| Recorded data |

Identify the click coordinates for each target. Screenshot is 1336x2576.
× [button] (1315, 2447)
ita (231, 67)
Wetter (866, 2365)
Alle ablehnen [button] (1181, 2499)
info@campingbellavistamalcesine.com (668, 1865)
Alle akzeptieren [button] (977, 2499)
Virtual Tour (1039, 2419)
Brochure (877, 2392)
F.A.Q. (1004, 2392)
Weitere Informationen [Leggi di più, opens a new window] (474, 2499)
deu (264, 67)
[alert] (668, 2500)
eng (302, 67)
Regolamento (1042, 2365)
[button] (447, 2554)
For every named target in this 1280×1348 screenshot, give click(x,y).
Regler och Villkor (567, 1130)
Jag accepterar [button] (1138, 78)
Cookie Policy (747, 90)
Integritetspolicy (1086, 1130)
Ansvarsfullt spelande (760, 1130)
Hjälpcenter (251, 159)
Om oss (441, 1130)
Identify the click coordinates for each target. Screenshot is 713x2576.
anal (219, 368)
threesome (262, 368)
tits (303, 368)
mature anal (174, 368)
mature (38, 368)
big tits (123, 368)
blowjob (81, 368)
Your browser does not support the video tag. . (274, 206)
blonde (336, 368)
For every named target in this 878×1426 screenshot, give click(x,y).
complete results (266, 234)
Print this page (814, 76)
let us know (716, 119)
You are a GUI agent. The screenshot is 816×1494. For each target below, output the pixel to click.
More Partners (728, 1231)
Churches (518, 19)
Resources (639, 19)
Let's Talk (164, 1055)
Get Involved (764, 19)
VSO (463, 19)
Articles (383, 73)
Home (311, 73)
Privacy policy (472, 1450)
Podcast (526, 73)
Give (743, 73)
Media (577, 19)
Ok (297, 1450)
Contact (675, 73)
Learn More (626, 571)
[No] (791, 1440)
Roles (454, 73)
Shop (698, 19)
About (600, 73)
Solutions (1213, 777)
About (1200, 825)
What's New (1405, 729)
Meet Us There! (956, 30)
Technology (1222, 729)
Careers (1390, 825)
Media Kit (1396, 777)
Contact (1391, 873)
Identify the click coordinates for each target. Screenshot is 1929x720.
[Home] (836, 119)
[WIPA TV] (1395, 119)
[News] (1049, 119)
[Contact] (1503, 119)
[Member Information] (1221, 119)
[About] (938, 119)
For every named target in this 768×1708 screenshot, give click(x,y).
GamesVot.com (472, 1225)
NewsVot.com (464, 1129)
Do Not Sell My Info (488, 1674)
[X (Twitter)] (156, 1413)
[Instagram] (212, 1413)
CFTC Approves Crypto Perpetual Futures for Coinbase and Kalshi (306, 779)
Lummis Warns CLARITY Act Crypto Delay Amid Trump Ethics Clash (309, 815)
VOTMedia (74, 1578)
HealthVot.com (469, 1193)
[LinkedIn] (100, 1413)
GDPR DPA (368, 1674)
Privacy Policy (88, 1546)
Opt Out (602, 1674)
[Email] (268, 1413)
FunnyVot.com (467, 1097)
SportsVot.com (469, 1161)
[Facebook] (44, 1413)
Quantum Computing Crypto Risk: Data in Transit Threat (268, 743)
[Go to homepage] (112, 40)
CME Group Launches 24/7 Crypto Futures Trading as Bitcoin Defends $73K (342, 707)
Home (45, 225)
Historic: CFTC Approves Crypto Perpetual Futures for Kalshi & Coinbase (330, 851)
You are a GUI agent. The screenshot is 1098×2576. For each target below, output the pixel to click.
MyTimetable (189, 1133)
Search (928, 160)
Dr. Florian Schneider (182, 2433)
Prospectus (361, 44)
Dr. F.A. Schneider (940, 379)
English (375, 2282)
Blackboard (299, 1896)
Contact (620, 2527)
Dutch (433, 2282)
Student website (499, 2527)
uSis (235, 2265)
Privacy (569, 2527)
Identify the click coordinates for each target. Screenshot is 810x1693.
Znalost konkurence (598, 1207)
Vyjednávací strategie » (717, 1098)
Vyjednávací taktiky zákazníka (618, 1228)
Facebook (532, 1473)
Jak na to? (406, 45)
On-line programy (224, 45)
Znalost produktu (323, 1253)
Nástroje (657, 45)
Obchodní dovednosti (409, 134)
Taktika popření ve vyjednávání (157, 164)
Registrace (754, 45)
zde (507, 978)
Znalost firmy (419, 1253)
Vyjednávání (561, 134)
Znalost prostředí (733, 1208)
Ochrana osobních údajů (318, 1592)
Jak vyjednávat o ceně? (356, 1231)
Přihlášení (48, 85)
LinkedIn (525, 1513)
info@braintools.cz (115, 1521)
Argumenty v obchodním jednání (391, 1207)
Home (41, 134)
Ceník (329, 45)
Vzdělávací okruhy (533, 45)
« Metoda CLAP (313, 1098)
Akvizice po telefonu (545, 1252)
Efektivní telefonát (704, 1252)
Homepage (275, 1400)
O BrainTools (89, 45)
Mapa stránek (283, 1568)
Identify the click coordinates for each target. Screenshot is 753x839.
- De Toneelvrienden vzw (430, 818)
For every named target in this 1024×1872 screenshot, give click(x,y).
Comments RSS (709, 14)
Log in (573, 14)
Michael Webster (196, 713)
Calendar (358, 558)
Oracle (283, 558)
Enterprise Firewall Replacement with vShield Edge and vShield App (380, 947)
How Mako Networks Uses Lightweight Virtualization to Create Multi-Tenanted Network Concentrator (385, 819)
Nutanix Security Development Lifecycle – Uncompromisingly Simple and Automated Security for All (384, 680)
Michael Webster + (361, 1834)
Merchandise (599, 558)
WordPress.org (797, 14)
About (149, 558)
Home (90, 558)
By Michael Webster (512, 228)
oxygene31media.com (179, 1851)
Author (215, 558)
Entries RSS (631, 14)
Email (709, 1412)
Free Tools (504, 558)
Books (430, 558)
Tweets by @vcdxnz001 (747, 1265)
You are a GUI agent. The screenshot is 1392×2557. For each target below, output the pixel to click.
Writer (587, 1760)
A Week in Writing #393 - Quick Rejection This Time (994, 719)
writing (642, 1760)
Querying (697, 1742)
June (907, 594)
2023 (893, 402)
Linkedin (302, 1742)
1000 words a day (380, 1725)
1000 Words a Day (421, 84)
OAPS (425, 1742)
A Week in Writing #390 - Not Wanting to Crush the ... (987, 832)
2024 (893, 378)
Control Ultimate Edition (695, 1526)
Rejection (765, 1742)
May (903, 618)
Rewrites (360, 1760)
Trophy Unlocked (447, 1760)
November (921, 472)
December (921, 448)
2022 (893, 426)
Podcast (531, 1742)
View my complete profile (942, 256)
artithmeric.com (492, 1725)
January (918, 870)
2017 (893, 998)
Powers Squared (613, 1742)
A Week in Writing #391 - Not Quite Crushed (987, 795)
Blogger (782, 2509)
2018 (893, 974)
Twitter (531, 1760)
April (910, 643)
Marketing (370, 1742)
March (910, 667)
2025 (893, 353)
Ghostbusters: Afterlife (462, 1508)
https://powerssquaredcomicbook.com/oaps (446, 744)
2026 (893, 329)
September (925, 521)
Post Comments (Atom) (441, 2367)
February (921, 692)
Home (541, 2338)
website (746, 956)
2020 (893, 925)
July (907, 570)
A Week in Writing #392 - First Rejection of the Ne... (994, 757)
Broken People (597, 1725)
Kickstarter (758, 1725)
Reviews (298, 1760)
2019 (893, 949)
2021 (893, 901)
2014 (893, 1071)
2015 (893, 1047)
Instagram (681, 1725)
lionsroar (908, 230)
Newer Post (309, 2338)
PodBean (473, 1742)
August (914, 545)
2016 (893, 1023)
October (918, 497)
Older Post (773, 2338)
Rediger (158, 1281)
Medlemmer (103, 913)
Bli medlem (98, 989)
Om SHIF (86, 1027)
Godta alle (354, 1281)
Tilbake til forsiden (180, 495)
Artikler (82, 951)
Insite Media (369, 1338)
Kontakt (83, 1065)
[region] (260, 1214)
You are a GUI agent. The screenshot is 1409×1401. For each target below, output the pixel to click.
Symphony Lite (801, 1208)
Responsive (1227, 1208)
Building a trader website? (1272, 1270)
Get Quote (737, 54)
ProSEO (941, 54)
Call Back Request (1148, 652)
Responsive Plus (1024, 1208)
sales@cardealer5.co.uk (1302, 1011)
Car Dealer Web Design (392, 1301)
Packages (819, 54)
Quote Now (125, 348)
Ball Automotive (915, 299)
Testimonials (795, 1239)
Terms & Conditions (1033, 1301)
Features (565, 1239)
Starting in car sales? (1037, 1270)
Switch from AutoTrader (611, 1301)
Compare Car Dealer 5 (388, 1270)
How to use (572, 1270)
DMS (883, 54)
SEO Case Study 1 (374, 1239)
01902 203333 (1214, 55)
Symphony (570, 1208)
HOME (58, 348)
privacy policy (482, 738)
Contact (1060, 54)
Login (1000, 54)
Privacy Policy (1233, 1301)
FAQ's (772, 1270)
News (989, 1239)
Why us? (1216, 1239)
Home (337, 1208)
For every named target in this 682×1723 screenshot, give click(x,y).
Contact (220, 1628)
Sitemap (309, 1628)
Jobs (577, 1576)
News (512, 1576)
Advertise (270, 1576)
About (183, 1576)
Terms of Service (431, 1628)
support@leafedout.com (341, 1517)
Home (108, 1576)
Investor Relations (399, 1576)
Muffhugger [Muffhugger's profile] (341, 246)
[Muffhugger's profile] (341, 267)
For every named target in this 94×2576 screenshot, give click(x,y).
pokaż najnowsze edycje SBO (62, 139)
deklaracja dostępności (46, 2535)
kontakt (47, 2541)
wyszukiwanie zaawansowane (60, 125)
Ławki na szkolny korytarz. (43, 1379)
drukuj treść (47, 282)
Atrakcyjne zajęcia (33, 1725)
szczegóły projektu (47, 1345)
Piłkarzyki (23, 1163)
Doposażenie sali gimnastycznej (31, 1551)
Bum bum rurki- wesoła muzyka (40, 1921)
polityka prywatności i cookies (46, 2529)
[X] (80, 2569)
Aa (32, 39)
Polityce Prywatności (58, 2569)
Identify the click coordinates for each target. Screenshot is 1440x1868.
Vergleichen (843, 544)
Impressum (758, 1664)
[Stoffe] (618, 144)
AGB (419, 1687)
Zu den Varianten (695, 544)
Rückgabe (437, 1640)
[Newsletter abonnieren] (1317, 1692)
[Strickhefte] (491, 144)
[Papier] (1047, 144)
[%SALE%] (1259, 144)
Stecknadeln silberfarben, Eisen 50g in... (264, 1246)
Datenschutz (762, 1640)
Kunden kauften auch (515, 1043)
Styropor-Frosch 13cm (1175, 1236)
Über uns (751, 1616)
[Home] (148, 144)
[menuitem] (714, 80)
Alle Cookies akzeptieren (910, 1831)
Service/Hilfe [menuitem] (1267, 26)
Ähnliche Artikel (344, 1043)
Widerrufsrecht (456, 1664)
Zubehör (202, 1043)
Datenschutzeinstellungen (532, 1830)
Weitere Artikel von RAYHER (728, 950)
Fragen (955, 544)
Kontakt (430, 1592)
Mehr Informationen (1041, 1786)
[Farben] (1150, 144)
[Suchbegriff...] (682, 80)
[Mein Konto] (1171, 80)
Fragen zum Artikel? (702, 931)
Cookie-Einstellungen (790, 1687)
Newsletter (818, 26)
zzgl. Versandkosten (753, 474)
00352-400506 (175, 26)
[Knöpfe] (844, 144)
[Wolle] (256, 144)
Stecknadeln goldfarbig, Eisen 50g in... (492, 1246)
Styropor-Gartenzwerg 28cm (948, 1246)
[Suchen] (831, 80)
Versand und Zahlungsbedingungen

| Required action |
Copy the stretch of the records above that runs from the line with "2021 (893, 901)" through the line with "Piłkarzyki (23, 1163)". Both end lines belong in the copy, and nothing else does.

| Solution for this task |
2021 (893, 901)
2014 (893, 1071)
2015 (893, 1047)
Instagram (681, 1725)
lionsroar (908, 230)
Newer Post (309, 2338)
PodBean (473, 1742)
August (914, 545)
2016 (893, 1023)
October (918, 497)
Older Post (773, 2338)
Rediger (158, 1281)
Medlemmer (103, 913)
Bli medlem (98, 989)
Om SHIF (86, 1027)
Godta alle (354, 1281)
Tilbake til forsiden (180, 495)
Artikler (82, 951)
Insite Media (369, 1338)
Kontakt (83, 1065)
[region] (260, 1214)
You are a GUI agent. The screenshot is 1409×1401. For each target below, output the pixel to click.
Symphony Lite (801, 1208)
Responsive (1227, 1208)
Building a trader website? (1272, 1270)
Get Quote (737, 54)
ProSEO (941, 54)
Call Back Request (1148, 652)
Responsive Plus (1024, 1208)
sales@cardealer5.co.uk (1302, 1011)
Car Dealer Web Design (392, 1301)
Packages (819, 54)
Quote Now (125, 348)
Ball Automotive (915, 299)
Testimonials (795, 1239)
Terms & Conditions (1033, 1301)
Features (565, 1239)
Starting in car sales? (1037, 1270)
Switch from AutoTrader (611, 1301)
Compare Car Dealer 5 (388, 1270)
How to use (572, 1270)
DMS (883, 54)
SEO Case Study 1 (374, 1239)
01902 203333 (1214, 55)
Symphony (570, 1208)
HOME (58, 348)
privacy policy (482, 738)
Contact (1060, 54)
Login (1000, 54)
Privacy Policy (1233, 1301)
FAQ's (772, 1270)
News (989, 1239)
Why us? (1216, 1239)
Home (337, 1208)
For every named target in this 682×1723 screenshot, give click(x,y).
Contact (220, 1628)
Sitemap (309, 1628)
Jobs (577, 1576)
News (512, 1576)
Advertise (270, 1576)
About (183, 1576)
Terms of Service (431, 1628)
support@leafedout.com (341, 1517)
Home (108, 1576)
Investor Relations (399, 1576)
Muffhugger [Muffhugger's profile] (341, 246)
[Muffhugger's profile] (341, 267)
For every named target in this 94×2576 screenshot, give click(x,y).
pokaż najnowsze edycje SBO (62, 139)
deklaracja dostępności (46, 2535)
kontakt (47, 2541)
wyszukiwanie zaawansowane (60, 125)
Ławki na szkolny korytarz. (43, 1379)
drukuj treść (47, 282)
Atrakcyjne zajęcia (33, 1725)
szczegóły projektu (47, 1345)
Piłkarzyki (23, 1163)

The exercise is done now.